PayPal Wants to Talk Wearables as a ‘Payment Experience’

June 8, 2024         By: Steven Anderson

At first blush, it may sound like the kind of pomposity only a marketing department can dream up. But taking a closer look at the idea “payment experiences” as PayPal describes it is worth the second glance.

Recently, PayPal Wallet senior director Varun Krishna offered up a look at how PayPal Wallet might be able to work with wearable devices to produce a whole new way to shop and pay for items.

Krishna led off by noting the huge rise in wearable devices over the course of the last few years, and noting in turn that companies were actively working to develop apps for this popular new platform.

With more devices and ways to use these than ever, it made plenty of sense for the mobile payments market to attempt to get in on the action and offer up a new way to shop.

Naturally, from there, the question became one of whether or not wearables would do the job as a payment platform. Not surprisingly, Krishna believes the answer to be a sound yes on that front, noting that “As long as people feel their wearable device is bringing them added value and making their life easier, they will use it for many different use cases.”

Reasonable enough on the surface; if people find a device useful, they’ll use that device in many different ways, a fact that’s been successfully proven since the days of the PC and beyond.

Krishna further asserted that wearables represent something of an extension of mobile.

With some believing that, eventually, mobile devices will replace the smartphone, it’s not hard to see mobile devices doing everything that mobiles do now. Indeed, in many cases, wearables and mobile devices work together to produce results; few wearables have sufficient processing power to stand alone, and thus are often seen working with a smartphone to produce the full experience.

Way back in 2010, there was a commercial featuring a man in a sinister-looking overcoat sweeping items off shelves and shuffling them in said overcoat. He was stopped on his way out of the store by a man who looked like a security guard or the like, and while most of us were expecting a confrontation in the making, the security guard-analogue held out a slip of paper and said “You forgot your receipt.”

This was to imply that the man had already paid for his purchases, and was only being stopped for the most minor of issues rather than being called on a massive shoplifting spree.

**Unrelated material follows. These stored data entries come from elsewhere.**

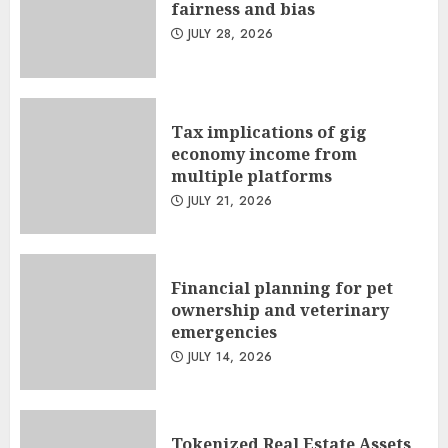
fairness and bias
JULY 28, 2026
Tax implications of gig
economy income from
multiple platforms
JULY 21, 2026
Financial planning for pet
ownership and veterinary
emergencies
JULY 14, 2026
Tokenized Real Estate Assets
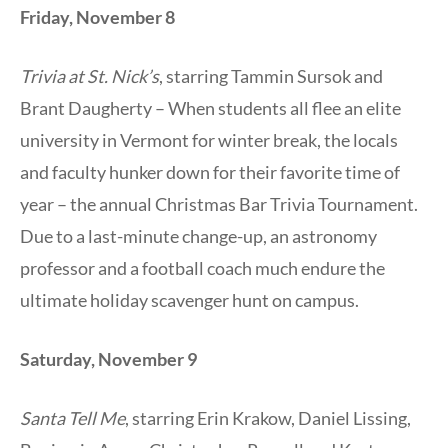
Friday, November 8
Trivia at St. Nick’s
, starring Tammin Sursok and
Brant Daugherty – When students all flee an elite
university in Vermont for winter break, the locals
and faculty hunker down for their favorite time of
year – the annual Christmas Bar Trivia Tournament.
Due to a last-minute change-up, an astronomy
professor and a football coach much endure the
ultimate holiday scavenger hunt on campus.
Saturday, November 9
Santa Tell Me
, starring Erin Krakow, Daniel Lissing,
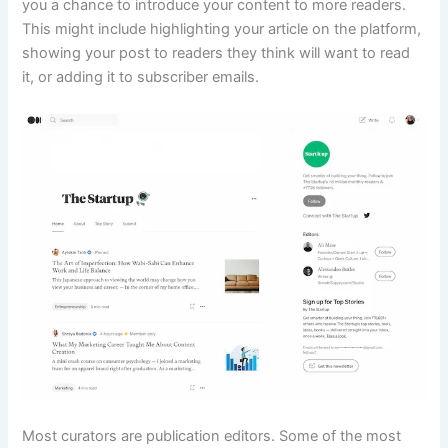
you a chance to introduce your content to more readers.
This might include highlighting your article on the platform,
showing your post to readers they think will want to read
it, or adding it to subscriber emails.
Most curators are publication editors. Some of the most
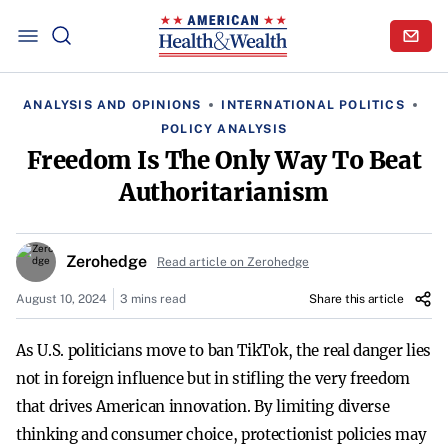
ANALYSIS AND OPINIONS
INTERNATIONAL POLITICS
POLICY ANALYSIS
Freedom Is The Only Way To Beat
Authoritarianism
Zerohedge
Read article on Zerohedge
August 10, 2024
3 mins read
Share this article
As U.S. politicians move to ban TikTok, the real danger lies
not in foreign influence but in stifling the very freedom
that drives American innovation. By limiting diverse
thinking and consumer choice, protectionist policies may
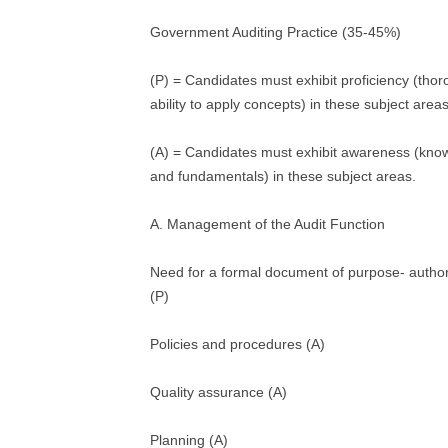
Government Auditing Practice (35-45%)
(P) = Candidates must exhibit proficiency (tho
ability to apply concepts) in these subject areas
(A) = Candidates must exhibit awareness (kno
and fundamentals) in these subject areas.
A. Management of the Audit Function
Need for a formal document of purpose- authori
(P)
Policies and procedures (A)
Quality assurance (A)
Planning (A)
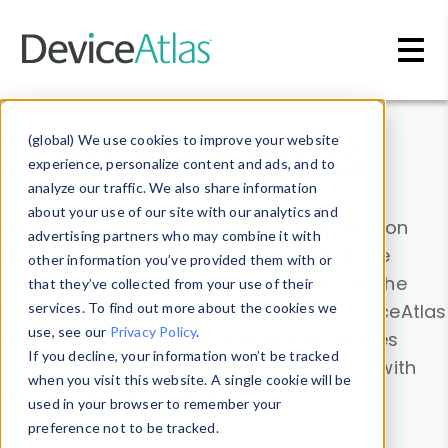
Skip to main content
Data & Insights
(global) We use cookies to improve your website
experience, personalize content and ads, and to
analyze our traffic. We also share information
about your use of our site with our analytics and
Explore our device data. Drill into information
advertising partners who may combine it with
and properties on all devices or contribute
other information you’ve provided them with or
information with the
Device Browser
. Use the
that they’ve collected from your use of their
Data Explorer
services. To find out more about the cookies we
to explore and analyze DeviceAtlas
use, see our
Privacy Policy
.
data. Check our available device properties
If you decline, your information won’t be tracked
from our
Property List
. Test a User-Agent with
when you visit this website. A single cookie will be
the
HTTP Headers Parser
.
used in your browser to remember your
preference not to be tracked.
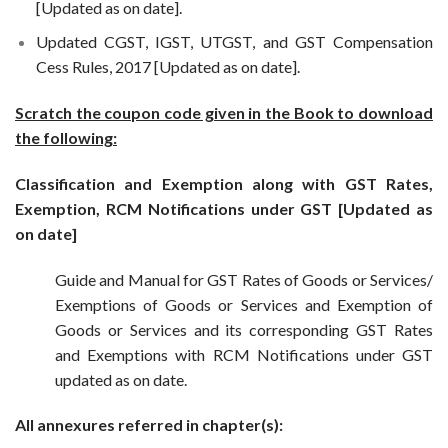
[Updated as on date].
Updated CGST, IGST, UTGST, and GST Compensation
Cess Rules, 2017 [Updated as on date].
Scratch the coupon code given in the Book to download
the following:
Classification and Exemption along with GST Rates,
Exemption, RCM Notifications under GST [Updated as
on date]
Guide and Manual for GST Rates of Goods or Services/
Exemptions of Goods or Services and Exemption of
Goods or Services and its corresponding GST Rates
and Exemptions with RCM Notifications under GST
updated as on date.
All annexures referred in chapter(s):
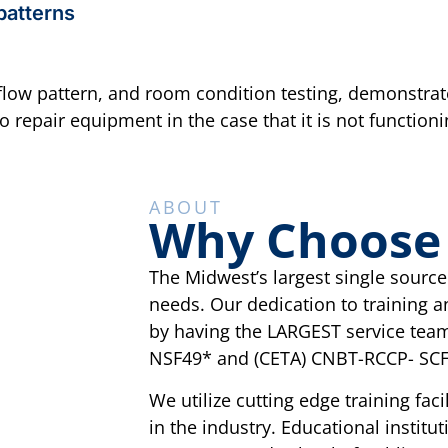
 patterns
irflow pattern, and room condition testing, demonstra
repair equipment in the case that it is not functioni
ABOUT
Why Choose C
The Midwest’s largest single source f
needs. Our dedication to training a
by having the LARGEST service team
NSF49* and (CETA) CNBT-RCCP- SCF
We utilize cutting edge training fa
in the industry. Educational institu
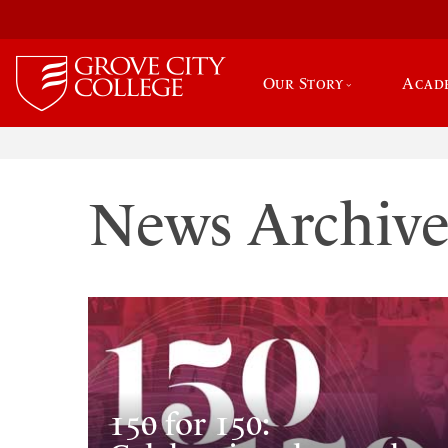
Our Story
Acad
News Archiv
150 for 150:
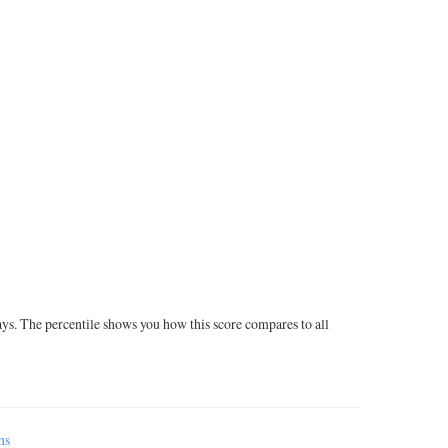
ays. The percentile shows you how this score compares to all
ms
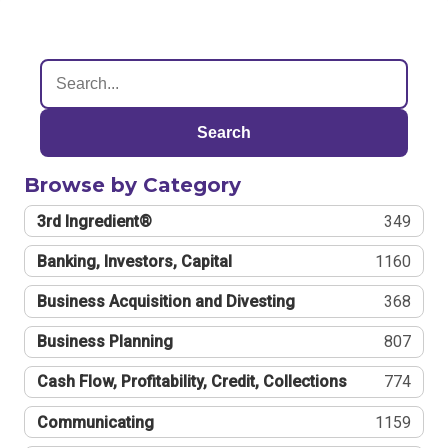
Search
Browse by Category
3rd Ingredient®
349
Banking, Investors, Capital
1160
Business Acquisition and Divesting
368
Business Planning
807
Cash Flow, Profitability, Credit, Collections
774
Communicating
1159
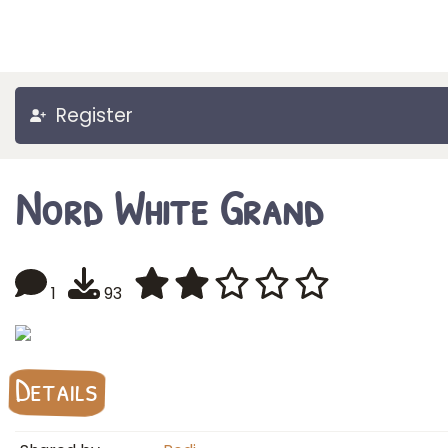
Register
Nord White Grand
1
93
Details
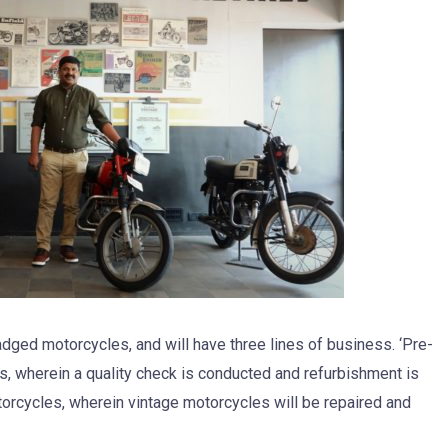
badged motorcycles, and will have three lines of business. ‘Pre-
, wherein a quality check is conducted and refurbishment is
orcycles, wherein vintage motorcycles will be repaired and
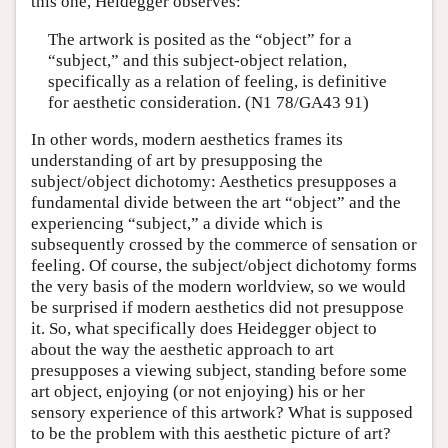
this one, Heidegger observes:
The artwork is posited as the “object” for a
“subject,” and this subject-object relation,
specifically as a relation of feeling, is definitive
for aesthetic consideration. (N1 78/GA43 91)
In other words, modern aesthetics frames its
understanding of art by presupposing the
subject/object dichotomy: Aesthetics presupposes a
fundamental divide between the art “object” and the
experiencing “subject,” a divide which is
subsequently crossed by the commerce of sensation or
feeling. Of course, the subject/object dichotomy forms
the very basis of the modern worldview, so we would
be surprised if modern aesthetics did not presuppose
it. So, what specifically does Heidegger object to
about the way the aesthetic approach to art
presupposes a viewing subject, standing before some
art object, enjoying (or not enjoying) his or her
sensory experience of this artwork? What is supposed
to be the problem with this aesthetic picture of art?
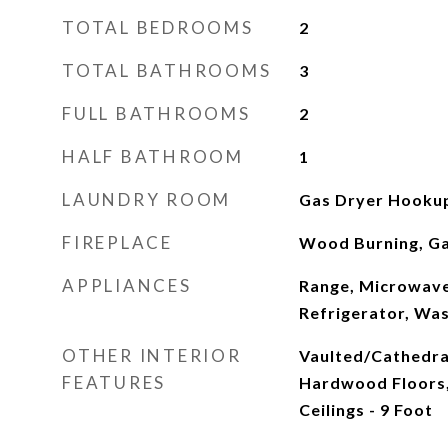
TOTAL BEDROOMS
2
TOTAL BATHROOMS
3
FULL BATHROOMS
2
HALF BATHROOM
1
LAUNDRY ROOM
Gas Dryer Hookup,
FIREPLACE
Wood Burning, Ga
APPLIANCES
Range, Microwave
Refrigerator, Was
OTHER INTERIOR
Vaulted/Cathedral 
FEATURES
Hardwood Floors,
Ceilings - 9 Foot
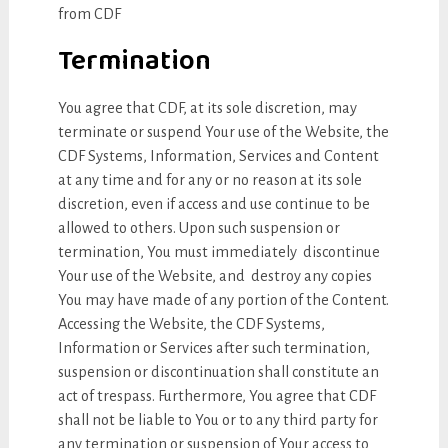
from CDF
Termination
You agree that CDF, at its sole discretion, may
terminate or suspend Your use of the Website, the
CDF Systems, Information, Services and Content
at any time and for any or no reason at its sole
discretion, even if access and use continue to be
allowed to others. Upon such suspension or
termination, You must immediately discontinue
Your use of the Website, and destroy any copies
You may have made of any portion of the Content.
Accessing the Website, the CDF Systems,
Information or Services after such termination,
suspension or discontinuation shall constitute an
act of trespass. Furthermore, You agree that CDF
shall not be liable to You or to any third party for
any termination or suspension of Your access to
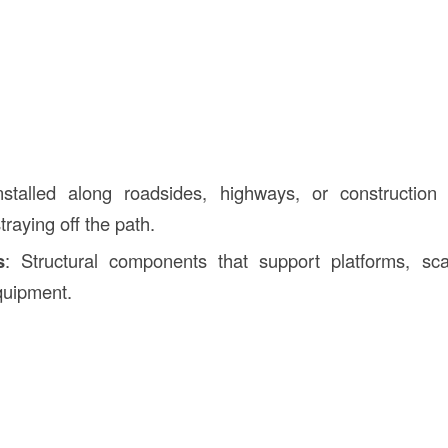
nstalled along roadsides, highways, or construction
traying off the path.
s
: Structural components that support platforms, scaf
quipment.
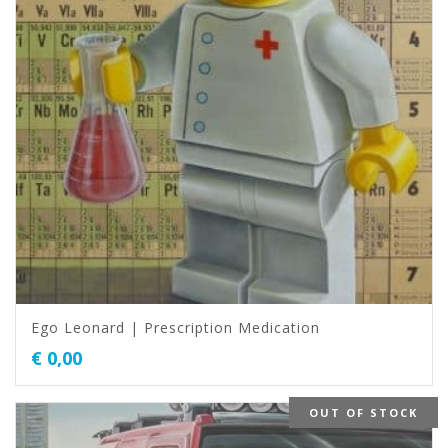
Ego Leonard | Prescription Medication
€
0,00
OUT OF STOCK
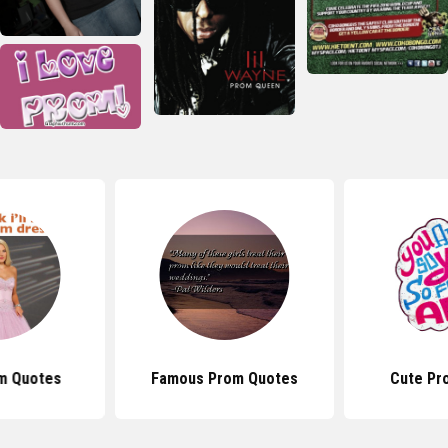
m Quotes
Famous Prom Quotes
Cute Pr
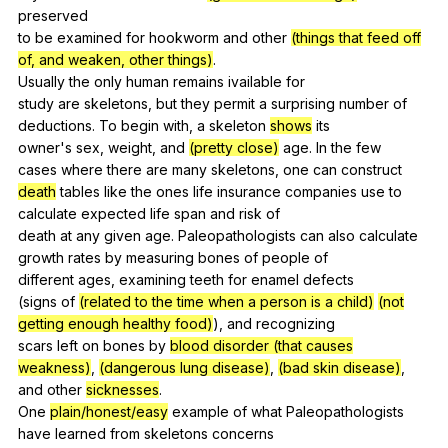
preserved
to
be
examined
for
hookworm
and
other
(things that feed off
of, and weaken, other things)
.
Usually
the
only
human
remains
ivailable
for
study
are
skeletons
,
but
they
permit
a
surprising
number
of
deductions
.
To
begin
with
,
a
skeleton
shows
its
owner's
sex
,
weight
,
and
(pretty close)
age
.
In
the
few
cases
where
there
are
many
skeletons
,
one
can
construct
death
tables
like
the
ones
life
insurance
companies
use
to
calculate
expected
life
span
and
risk
of
death
at
any
given
age
.
Paleopathologists
can
also
calculate
growth
rates
by
measuring
bones
of
people
of
different
ages
,
examining
teeth
for
enamel
defects
(
signs
of
(related to the time when a person is a child)
(not
getting enough healthy food)
),
and
recognizing
scars
left
on
bones
by
blood disorder (that causes
weakness)
,
(dangerous lung disease)
,
(bad skin disease)
,
and
other
sicknesses
.
One
plain/honest/easy
example
of
what
Paleopathologists
have
learned
from
skeletons
concerns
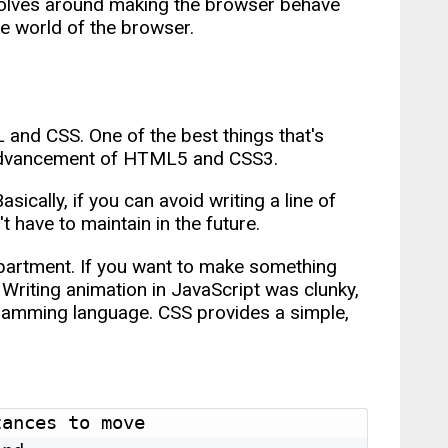
evolves around making the browser behave
he world of the browser.
L and CSS. One of the best things that's
 advancement of HTML5 and CSS3.
sically, if you can avoid writing a line of
 have to maintain in the future.
epartment. If you want to make something
 Writing animation in JavaScript was clunky,
gramming language. CSS provides a simple,
ances to move
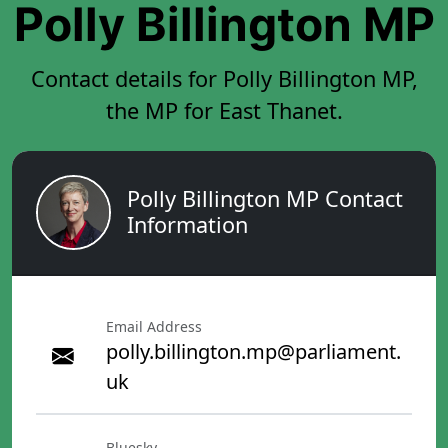
Polly Billington MP
Contact details for Polly Billington MP,
the MP for East Thanet.
Polly Billington MP Contact
Information
Email Address
polly.billington.mp@parliament.
uk
Bluesky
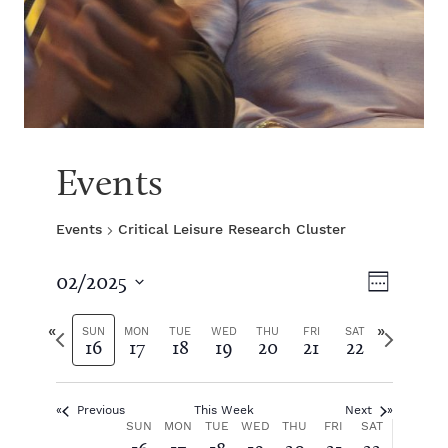
Events
Events
Critical Leisure Research Cluster
V
E
02/2025
W
S
v
e
i
e
P
N
e
SUN
MON
TUE
WED
THU
FRI
SAT
16
17
18
19
20
21
22
e
l
r
e
k
e
e
x
e
n
c
v
t
t
Previous
This Week
Next
i
w
t
w
W
SUN
MON
TUE
WED
THU
FRI
SAT
d
o
e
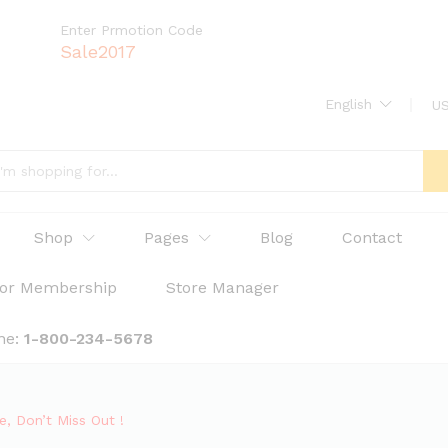
Enter Prmotion Code
Sale2017
English
US
Shop
Pages
Blog
Contact
or Membership
Store Manager
ne:
1-800-234-5678
, Don’t Miss Out !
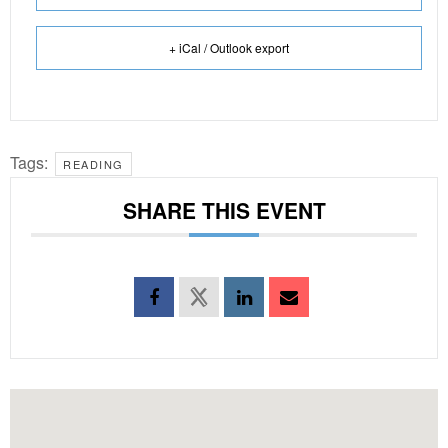
+ iCal / Outlook export
Tags:
READING
SHARE THIS EVENT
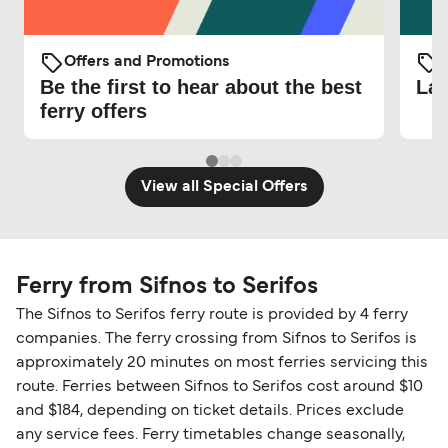
Offers and Promotions
O
Be the first to hear about the best
Lat
ferry offers
View all Special Offers
Ferry from Sifnos to Serifos
The Sifnos to Serifos ferry route is provided by 4 ferry
companies. The ferry crossing from Sifnos to Serifos is
approximately 20 minutes on most ferries servicing this
route. Ferries between Sifnos to Serifos cost around $10
and $184, depending on ticket details. Prices exclude
any service fees. Ferry timetables change seasonally,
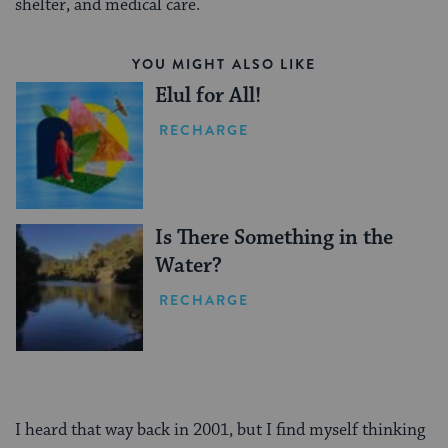
shelter, and medical care.
YOU MIGHT ALSO LIKE
Elul for All!
RECHARGE
Is There Something in the
Water?
RECHARGE
I heard that way back in 2001, but I find myself thinking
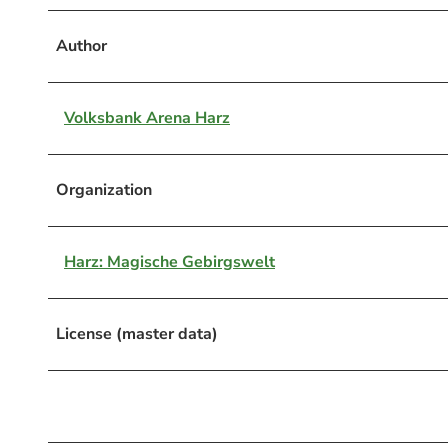
Author
Volksbank Arena Harz
Organization
Harz: Magische Gebirgswelt
License (master data)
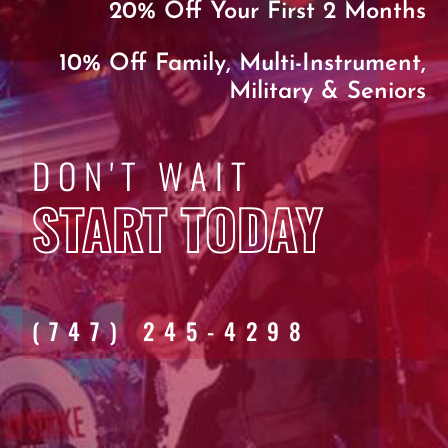
20% Off Your First 2 Months
10% Off Family, Multi-Instrument,
Military & Seniors
DON'T WAIT
START TODAY
(747) 245-4298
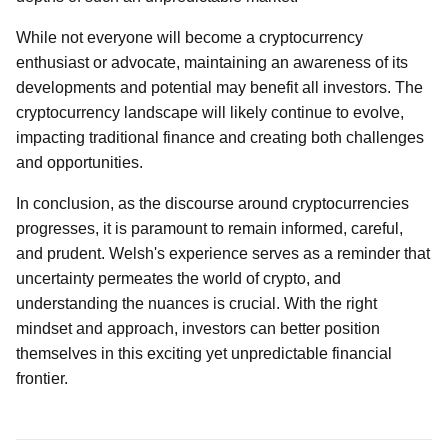
While not everyone will become a cryptocurrency
enthusiast or advocate, maintaining an awareness of its
developments and potential may benefit all investors. The
cryptocurrency landscape will likely continue to evolve,
impacting traditional finance and creating both challenges
and opportunities.
In conclusion, as the discourse around cryptocurrencies
progresses, it is paramount to remain informed, careful,
and prudent. Welsh's experience serves as a reminder that
uncertainty permeates the world of crypto, and
understanding the nuances is crucial. With the right
mindset and approach, investors can better position
themselves in this exciting yet unpredictable financial
frontier.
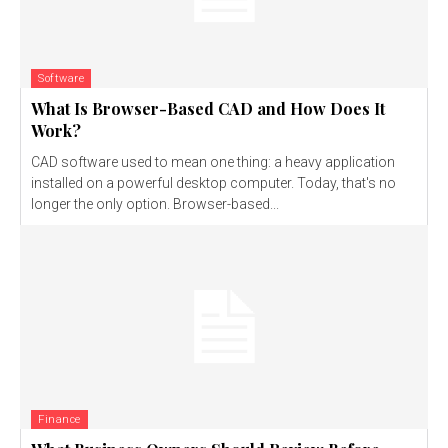
Software
What Is Browser-Based CAD and How Does It
Work?
CAD software used to mean one thing: a heavy application
installed on a powerful desktop computer. Today, that's no
longer the only option. Browser-based...
Finance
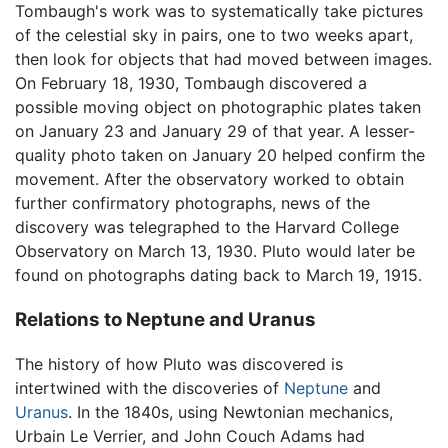
Tombaugh's work was to systematically take pictures
of the celestial sky in pairs, one to two weeks apart,
then look for objects that had moved between images.
On February 18, 1930, Tombaugh discovered a
possible moving object on photographic plates taken
on January 23 and January 29 of that year. A lesser-
quality photo taken on January 20 helped confirm the
movement. After the observatory worked to obtain
further confirmatory photographs, news of the
discovery was telegraphed to the Harvard College
Observatory on March 13, 1930. Pluto would later be
found on photographs dating back to March 19, 1915.
Relations to Neptune and Uranus
The history of how Pluto was discovered is
intertwined with the discoveries of
Neptune
and
Uranus
. In the 1840s, using Newtonian mechanics,
Urbain Le Verrier, and John Couch Adams had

At the time, this was designed to promote a radio frequency identification (RFID) system that IBM was working on, but the idea seems to have carried over to the wearable device market.

Indeed, there is no more mobile payment system than the payment system that’s worn. The idea that a small button on a shirt or a coat pocket or the like could contain payment data isn’t at all out of line, and the idea that it could automatically interface with a POS system is even less outlandish.

While there will always be a certain portion of the population that has no interest in such systems and would prefer to use cash, check or credit card, the convenience of a wearable system will likely be hard for many to pass up.

It’s not hard to imagine mobile payment systems becoming wearable payment systems, and many companies have already been seen preparing for this idea.

Apple Pay, after all, is part of the Apple Watch, and though some say using the Apple Watch at a drive-thru looks a bit on the stupid side, the practical technology is already in place. Polishing up the aesthetics and execution is likely only a matter of time.